* [TASK OBJECTIVE]: From the first line of the data below, repeat each line exactly until you reach the line with "mailing addresses, etc., shift and work order"; include that line too.

[Data entries]
========================================

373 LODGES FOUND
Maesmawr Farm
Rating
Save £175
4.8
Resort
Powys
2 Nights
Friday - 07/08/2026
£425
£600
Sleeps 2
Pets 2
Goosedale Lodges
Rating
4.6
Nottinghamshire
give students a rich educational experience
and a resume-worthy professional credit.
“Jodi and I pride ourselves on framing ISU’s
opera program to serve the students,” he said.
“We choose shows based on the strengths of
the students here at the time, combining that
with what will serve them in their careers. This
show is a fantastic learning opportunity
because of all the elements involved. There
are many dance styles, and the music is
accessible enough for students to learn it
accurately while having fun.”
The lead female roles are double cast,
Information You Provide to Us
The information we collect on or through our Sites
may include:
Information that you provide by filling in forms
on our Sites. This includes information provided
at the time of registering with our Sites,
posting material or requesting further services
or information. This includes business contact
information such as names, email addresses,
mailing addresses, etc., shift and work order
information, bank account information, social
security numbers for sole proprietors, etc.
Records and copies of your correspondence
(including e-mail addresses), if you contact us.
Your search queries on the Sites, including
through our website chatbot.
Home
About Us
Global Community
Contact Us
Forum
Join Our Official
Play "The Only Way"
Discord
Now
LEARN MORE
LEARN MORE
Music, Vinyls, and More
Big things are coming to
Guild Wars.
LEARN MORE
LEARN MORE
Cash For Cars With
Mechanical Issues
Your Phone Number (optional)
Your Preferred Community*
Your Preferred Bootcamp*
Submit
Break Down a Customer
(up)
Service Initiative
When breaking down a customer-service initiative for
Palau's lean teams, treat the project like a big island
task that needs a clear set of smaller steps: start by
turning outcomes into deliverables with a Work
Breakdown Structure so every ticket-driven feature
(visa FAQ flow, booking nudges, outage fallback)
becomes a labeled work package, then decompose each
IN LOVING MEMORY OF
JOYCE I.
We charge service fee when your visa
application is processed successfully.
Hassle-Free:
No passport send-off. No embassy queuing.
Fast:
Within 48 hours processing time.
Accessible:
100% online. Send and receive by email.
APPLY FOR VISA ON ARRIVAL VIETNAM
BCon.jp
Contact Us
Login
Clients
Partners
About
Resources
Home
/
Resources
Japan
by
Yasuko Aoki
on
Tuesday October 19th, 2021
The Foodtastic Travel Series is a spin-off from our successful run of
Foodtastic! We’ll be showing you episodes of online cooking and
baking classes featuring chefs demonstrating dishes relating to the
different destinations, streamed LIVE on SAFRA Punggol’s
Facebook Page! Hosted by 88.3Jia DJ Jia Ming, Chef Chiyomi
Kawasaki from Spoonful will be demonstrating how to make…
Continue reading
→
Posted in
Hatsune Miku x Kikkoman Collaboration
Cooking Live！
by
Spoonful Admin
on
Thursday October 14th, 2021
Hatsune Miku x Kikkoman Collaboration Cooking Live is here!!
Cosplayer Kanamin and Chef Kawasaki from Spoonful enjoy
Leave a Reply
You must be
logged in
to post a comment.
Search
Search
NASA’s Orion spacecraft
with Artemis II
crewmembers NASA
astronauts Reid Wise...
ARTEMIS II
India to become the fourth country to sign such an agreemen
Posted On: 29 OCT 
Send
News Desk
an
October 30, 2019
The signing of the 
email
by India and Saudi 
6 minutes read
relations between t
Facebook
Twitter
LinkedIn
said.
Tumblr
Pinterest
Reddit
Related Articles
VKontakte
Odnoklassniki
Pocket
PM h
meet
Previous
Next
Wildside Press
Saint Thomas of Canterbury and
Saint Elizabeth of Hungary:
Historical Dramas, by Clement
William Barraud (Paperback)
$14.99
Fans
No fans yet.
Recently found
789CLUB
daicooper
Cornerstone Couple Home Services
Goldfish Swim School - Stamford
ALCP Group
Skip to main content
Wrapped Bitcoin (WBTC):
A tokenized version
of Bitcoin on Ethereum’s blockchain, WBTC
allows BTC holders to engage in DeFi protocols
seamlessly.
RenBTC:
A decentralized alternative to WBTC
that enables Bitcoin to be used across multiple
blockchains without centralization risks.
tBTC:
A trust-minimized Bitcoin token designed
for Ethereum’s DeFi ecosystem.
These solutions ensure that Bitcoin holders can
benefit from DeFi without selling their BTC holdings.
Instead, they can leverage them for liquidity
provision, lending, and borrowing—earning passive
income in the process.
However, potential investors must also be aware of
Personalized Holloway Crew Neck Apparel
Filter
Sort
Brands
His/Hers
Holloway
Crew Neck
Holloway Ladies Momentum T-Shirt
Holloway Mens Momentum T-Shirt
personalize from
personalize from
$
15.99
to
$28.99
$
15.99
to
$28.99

========================================

* [FINISHED TASK]:
373 LODGES FOUND
Maesmawr Farm
Rating
Save £175
4.8
Resort
Powys
2 Nights
Friday - 07/08/2026
£425
£600
Sleeps 2
Pets 2
Goosedale Lodges
Rating
4.6
Nottinghamshire
give students a rich educational experience
and a resume-worthy professional credit.
“Jodi and I pride ourselves on framing ISU’s
opera program to serve the students,” he said.
“We choose shows based on the strengths of
the students here at the time, combining that
with what will serve them in their careers. This
show is a fantastic learning opportunity
because of all the elements involved. There
are many dance styles, and the music is
accessible enough for students to learn it
accurately while having fun.”
The lead female roles are double cast,
Information You Provide to Us
The information we collect on or through our Sites
may include:
Information that you provide by filling in forms
on our Sites. This includes information provided
at the time of registering with our Sites,
posting material or requesting further services
or information. This includes business contact
information such as names, email addresses,
mailing addresses, etc., shift and work order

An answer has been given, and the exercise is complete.